Hello,
anyone else experiencing much slower API responses for the chat models for identical calls ? (vs a week ago)
Edit: identical prompt on playground is as fast as it used to be,
H
Hello,
anyone else experiencing much slower API responses for the chat models for identical calls ? (vs a week ago)
Edit: identical prompt on playground is as fast as it used to be,
H
Yes, I have apps running identical code to a week ago that are now around 5x as slow. API calls that used to take 3-5s now take 20-30s. I’ve tried playing with max_tokens and models but this slowdown is consistent. I am using python and very simple API calls. I am assuming this is due to increased usage of the API but would love to know if there is a better solution, or work being done to improve this. Apps which made sense with a fast response (e.g. chat based) are not usable with this slow response time.
now, 14s for req. If it only takes 3-5 seconds then I can get more benefits, so this is an important issue
I think many often people confuse network delays and data center congestion, etc with API performance.
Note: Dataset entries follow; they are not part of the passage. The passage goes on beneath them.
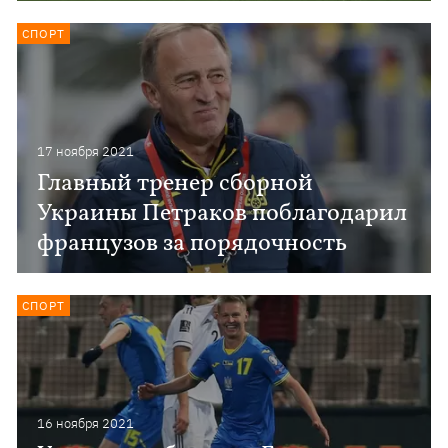
СПОРТ
17 ноября 2021
Главный тренер сборной
Украины Петраков поблагодарил
французов за порядочность
СПОРТ
16 ноября 2021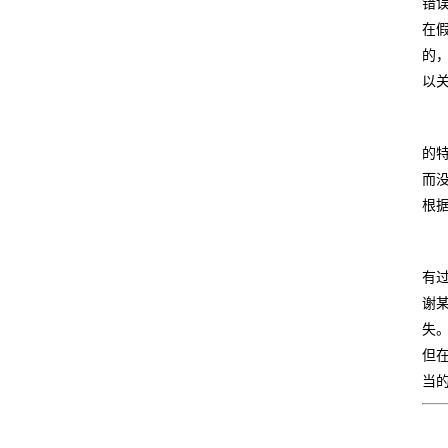
错
在
的
以
的
而
根据
有
谢
失
但
当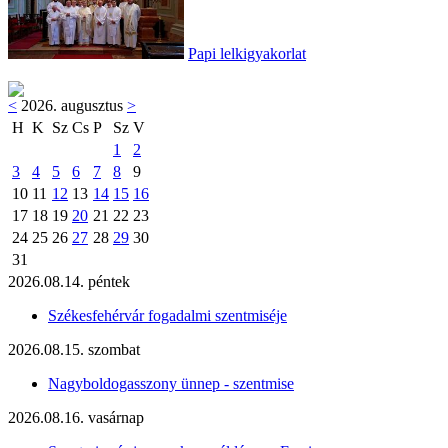
Papi lelkigyakorlat
<
2026. augusztus
>
H
K
Sz
Cs
P
Sz
V
1
2
3
4
5
6
7
8
9
10
11
12
13
14
15
16
17
18
19
20
21
22
23
24
25
26
27
28
29
30
31
2026.08.14. péntek
Székesfehérvár fogadalmi szentmiséje
2026.08.15. szombat
Nagyboldogasszony ünnep - szentmise
2026.08.16. vasárnap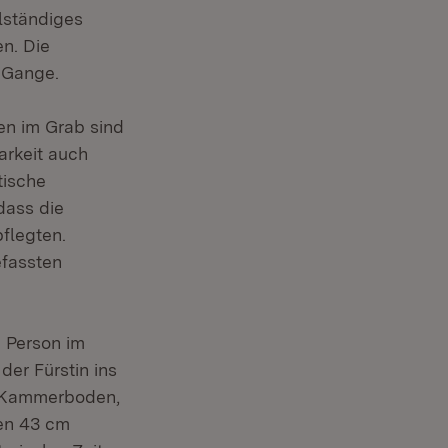
lständiges
n. Die
 Gange.
en im Grab sind
arkeit auch
tische
dass die
flegten.
efassten
 Person im
der Fürstin ins
m Kammerboden,
nen 43 cm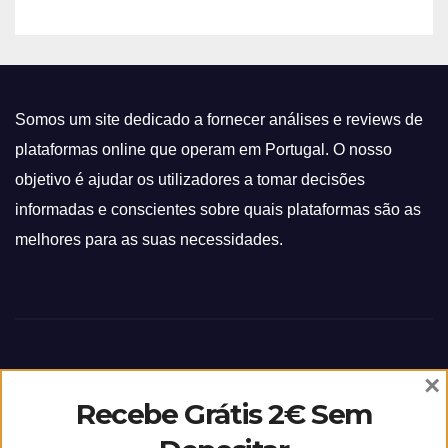
Somos um site dedicado a fornecer análises e reviews de
plataformas online que operam em Portugal. O nosso
objetivo é ajudar os utilizadores a tomar decisões
informadas e conscientes sobre quais plataformas são as
melhores para as suas necessidades.
×
Recebe Grátis 2€ Sem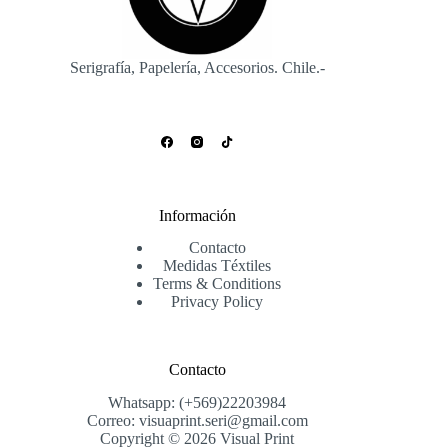
la
página
de
producto
Serigrafía, Papelería, Accesorios. Chile.-
Información
Contacto
Medidas Téxtiles
Terms & Conditions
Privacy Policy
Contacto
Whatsapp: (+569)22203984
Correo: visuaprint.seri@gmail.com
Copyright © 2026 Visual Print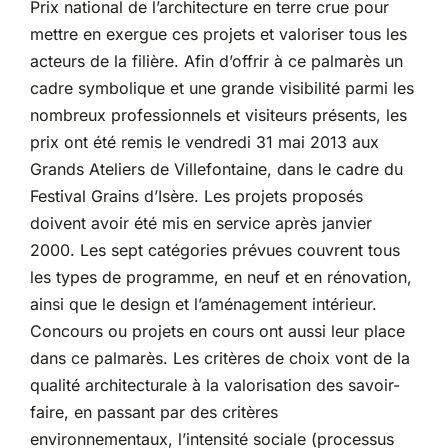
Prix national de l’architecture en terre crue pour
mettre en exergue ces projets et valoriser tous les
acteurs de la filière. Afin d’offrir à ce palmarès un
cadre symbolique et une grande visibilité parmi les
nombreux professionnels et visiteurs présents, les
prix ont été remis le vendredi 31 mai 2013 aux
Grands Ateliers de Villefontaine, dans le cadre du
Festival Grains d’Isère. Les projets proposés
doivent avoir été mis en service après janvier
2000. Les sept catégories prévues couvrent tous
les types de programme, en neuf et en rénovation,
ainsi que le design et l’aménagement intérieur.
Concours ou projets en cours ont aussi leur place
dans ce palmarès. Les critères de choix vont de la
qualité architecturale à la valorisation des savoir-
faire, en passant par des critères
environnementaux, l’intensité sociale (processus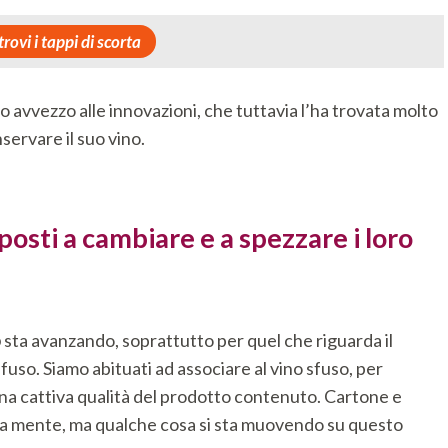
trovi i tappi di scorta
 avvezzo alle innovazioni, che tuttavia l’ha trovata molto
servare il suo vino.
osti a cambiare e a spezzare i loro
o
sta avanzando, soprattutto per quel che riguarda il
uso. Siamo abituati ad associare al vino sfuso, per
 una cattiva qualità del prodotto contenuto. Cartone e
ra mente, ma qualche cosa si sta muovendo su questo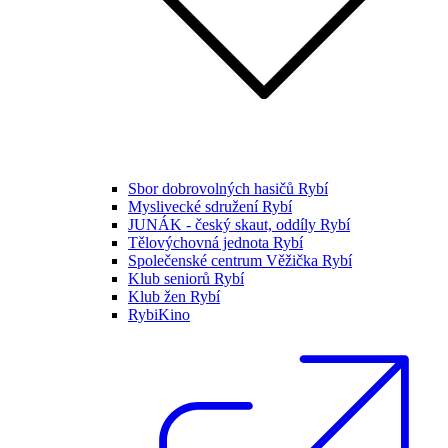
Sbor dobrovolných hasičů Rybí
Myslivecké sdružení Rybí
JUNÁK - český skaut, oddíly Rybí
Tělovýchovná jednota Rybí
Společenské centrum Věžička Rybí
Klub seniorů Rybí
Klub žen Rybí
RybiKino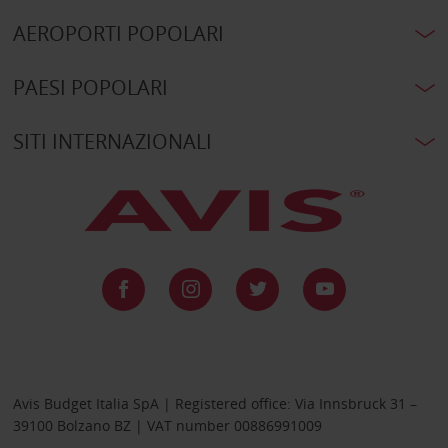
AEROPORTI POPOLARI
PAESI POPOLARI
SITI INTERNAZIONALI
Avis Budget Italia SpA | Registered office: Via Innsbruck 31 –
39100 Bolzano BZ | VAT number 00886991009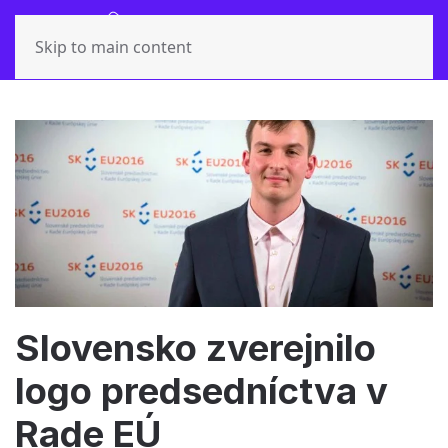
Skip to main content
Slovensko zverejnilo
logo predsedníctva v
Rade EÚ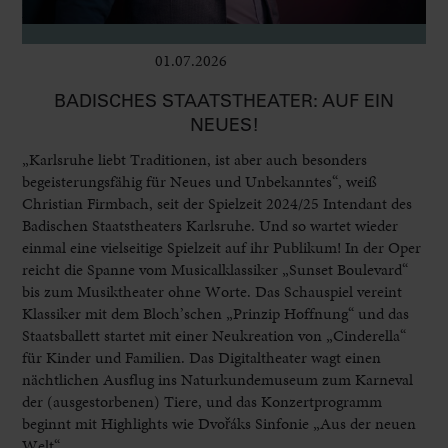
01.07.2026
Bühne
BADISCHES STAATSTHEATER: AUF EIN
NEUES!
„Karlsruhe liebt Traditionen, ist aber auch besonders
begeisterungsfähig für Neues und Unbekanntes“, weiß
Christian Firmbach, seit der Spielzeit 2024/25 Intendant des
Badischen Staatstheaters Karlsruhe. Und so wartet wieder
einmal eine vielseitige Spielzeit auf ihr Publikum! In der Oper
reicht die Spanne vom Musicalklassiker „Sunset Boulevard“
bis zum Musiktheater ohne Worte. Das Schauspiel vereint
Klassiker mit dem Bloch’schen „Prinzip Hoffnung“ und das
Staatsballett startet mit einer Neukreation von „Cinderella“
für Kinder und Familien. Das Digitaltheater wagt einen
nächtlichen Ausflug ins Naturkundemuseum zum Karneval
der (ausgestorbenen) Tiere, und das Konzertprogramm
beginnt mit Highlights wie Dvořáks Sinfonie „Aus der neuen
Welt“.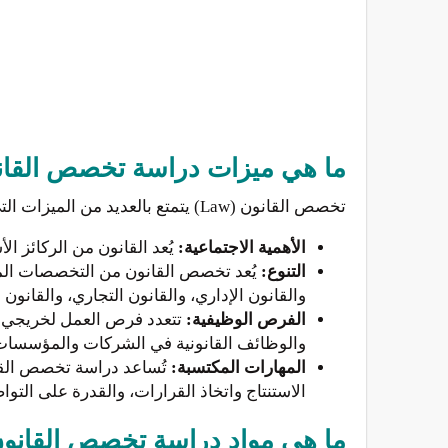
ما هي ميزات دراسة تخصص القانون w
تخصص القانون (Law) يتمتع بالعديد من الميزات التي تجعله مهنة مثيرة وجذابة للكثيرين، ومن بين هذه الميزات:
الأهمية الاجتماعية:
يُعد القانون من الركائز ا
التنوع:
يُعد تخصص القانون من التخصصات المتن
والقانون الإداري، والقانون التجاري، والقانون 
الفرص الوظيفية:
تتعدد فرص العمل لخريجي تخ
والوظائف القانونية في الشركات والمؤسسات،
المهارات المكتسبة:
تُساعد دراسة تخصص القا
الاستنتاج واتخاذ القرارات، والقدرة على التو
ما هي مواد دراسة تخصص القانو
For example, I am 12 time zones away from the US and call the OpenAI completion API, and here are the results when I time the call:
text-davinci-003
Test 1: Completions.get_reply Time: 1.247792 secs
Test 2: Completions.get_reply Time: 5.038783 secs
Test 3: Completions.get_reply Time: 1.289555 secs
Test 4: Completions.get_reply Time: 2.205132 secs
Kindly keep in mind that I am testing OpenAI APIs from the opposite side of the world than the US.
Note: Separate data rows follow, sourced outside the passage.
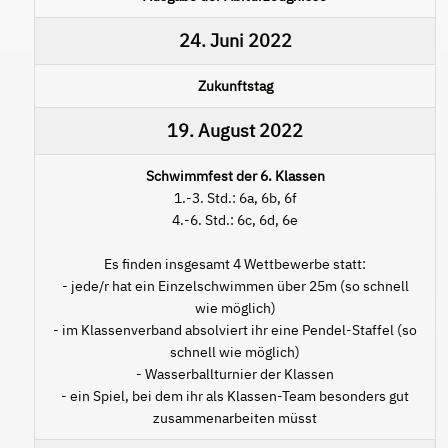
24. Juni 2022
Zukunftstag
19. August 2022
Schwimmfest der 6. Klassen
1.-3. Std.: 6a, 6b, 6f
4.-6. Std.: 6c, 6d, 6e
Es finden insgesamt 4 Wettbewerbe statt:
- jede/r hat ein Einzelschwimmen über 25m (so schnell
wie möglich)
- im Klassenverband absolviert ihr eine Pendel-Staffel (so
schnell wie möglich)
- Wasserballturnier der Klassen
- ein Spiel, bei dem ihr als Klassen-Team besonders gut
zusammenarbeiten müsst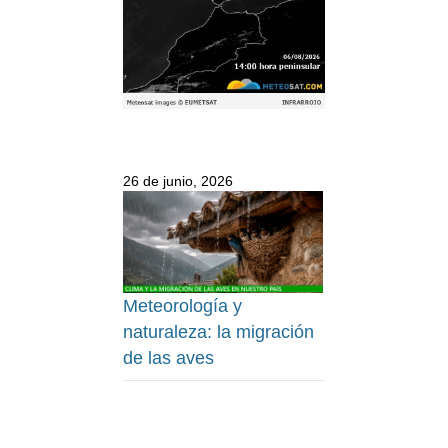
26 de junio, 2026
Meteorología y
naturaleza: la migración
de las aves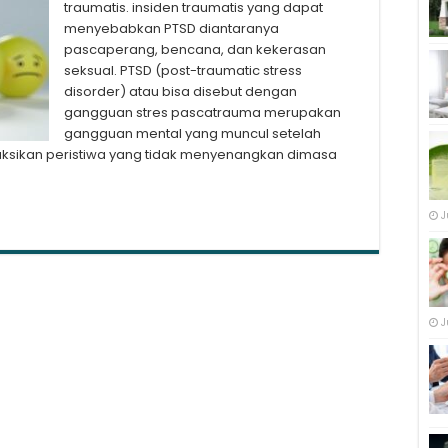
traumatis. insiden traumatis yang dapat
menyebabkan PTSD diantaranya
pascaperang, bencana, dan kekerasan
seksual. PTSD (post-traumatic stress
disorder) atau bisa disebut dengan
gangguan stres pascatrauma merupakan
gangguan mental yang muncul setelah
ksikan peristiwa yang tidak menyenangkan dimasa
J
J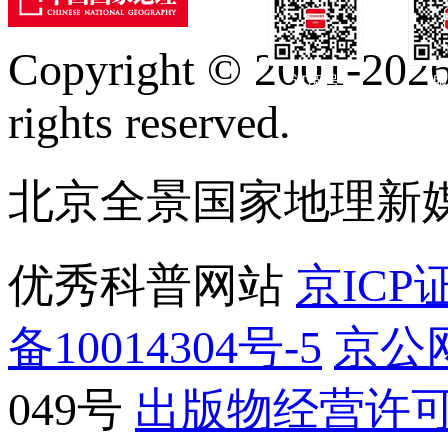
Copyright © 2001-2026 
订阅号
服
rights reserved.
北京全景国家地理新
优秀科普网站
京ICP证
备10014304号-5
京公网
049号
出版物经营许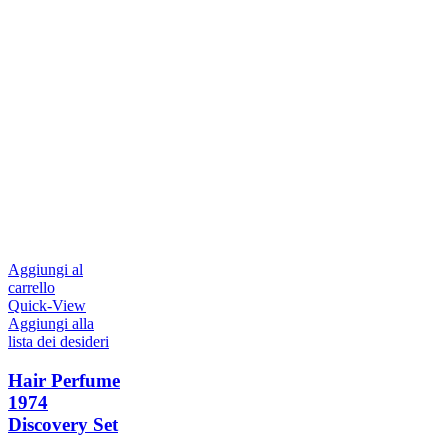
Aggiungi al
carrello
Quick-View
Aggiungi alla
lista dei desideri
Hair Perfume
1974
Discovery Set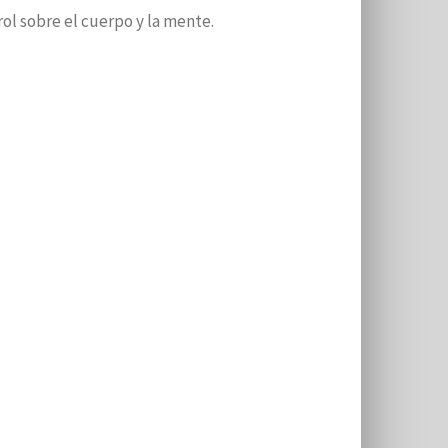
ol sobre el cuerpo y la mente.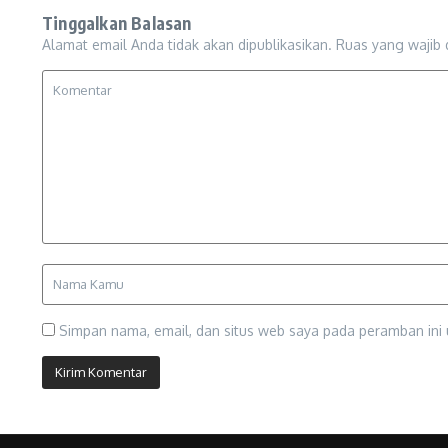
Tinggalkan Balasan
Alamat email Anda tidak akan dipublikasikan.
Ruas yang wajib 
Simpan nama, email, dan situs web saya pada peramban ini 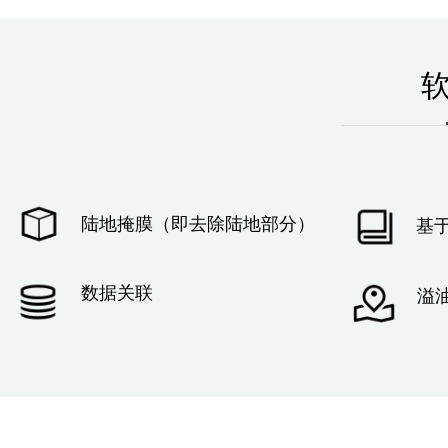
陆地掩膜（即去除陆地部分）
基
数据关联
溢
Also, if I repeat for other models, the results are similar. It’s mostly network traffic issues, not model issues, from my experience.
Having said that, lately I have noticed that text-davinci-002
is about 0.5 seconds faster than text-davinci-003
(for the same prompt), but did not test extensively.
nope, not confusing anything here, again, I see consistant results from api calls made from two servers, Western Europe and Central US, the service is degraded in both locations compared to a week ago,
your example uses davinci completions, we are experiencing these issues with chat models
No problemo… can easily run tests for the chat completion
:
Here are some test results (just now) for turbo
:
gpt-3.5-turbo-0301
Test 1, Completion API Time: 1.529 seconds
Test 2. Completion API Time: 2.504 seconds
Test 3. Completion API Time: 1.557 seconds
Test 4. Completion API Time: 1.513 seconds
Test 5. Completion API Time: 1.505 seconds
HTH
we are definitely not running a “Hello world” completion… those results are meaning less in the real world, we have a complex prompt, and again, we have seen latency go from 5-8s to above 40…
not sure what you are trying to prove
and that’s nowhere near the complexity we have in our prompt, unfortunately I can’t share it.
anyway, we were ok with 5-8s, given the task
now we are. at 40-50s with some requests above 1mn, which obviously is not production level anymore… hopefully it’s a transient situation
I have the same observations - the ChatGPT API has significantly slowed down today. In the env below, ALL my completions were usually in the 3-5 secs range (slow ie). But they are consistently timing out after ~30 secs today.
Model: gpt-3.5-turbo
servers: US East Coast
Starting from today, I’ve noticed that the chatgpt API requests are very slow. Even a simple request takes about 13 seconds before returning the first byte. It’s very strange.
Model: gpt-3.5-turbo
Servers: Canada Central
For the folks that are suffering this issue: have you guys also noticed a degradation in the quality of the responses (better if you have specific kpis that prove it)? Or is it just latency?
any solutions about the extreme slow speed?
If it meets your use case, you can switch to another model, for example test-davinci-003
or even better, text-davinci-002
, for faster response times.
HTH
any update on this ? we’re making chat completion api call openai.createChatCompletion, the same api call took 1s, 4s, 20s when called over and over.
Has anyone experimented with reducing the size of the prompts? I remember I read it somewhere said the API response time could be related to prompt length.
My limited experiment suggests it’s not related, but it’s not conclusive. I don’t know if I send in the same query with long prompt then with short prompt again, are the two response time comparable? Maybe the the second query reused something from the first query? My understanding is that the two queries are totally unrelated on from the API’s perspective. But I’m not sure.
So I have been using your suggestion to use da Vinci instead of chat but is there any update to improve the speed of chat? Thank you so much for your valuable time and assistance!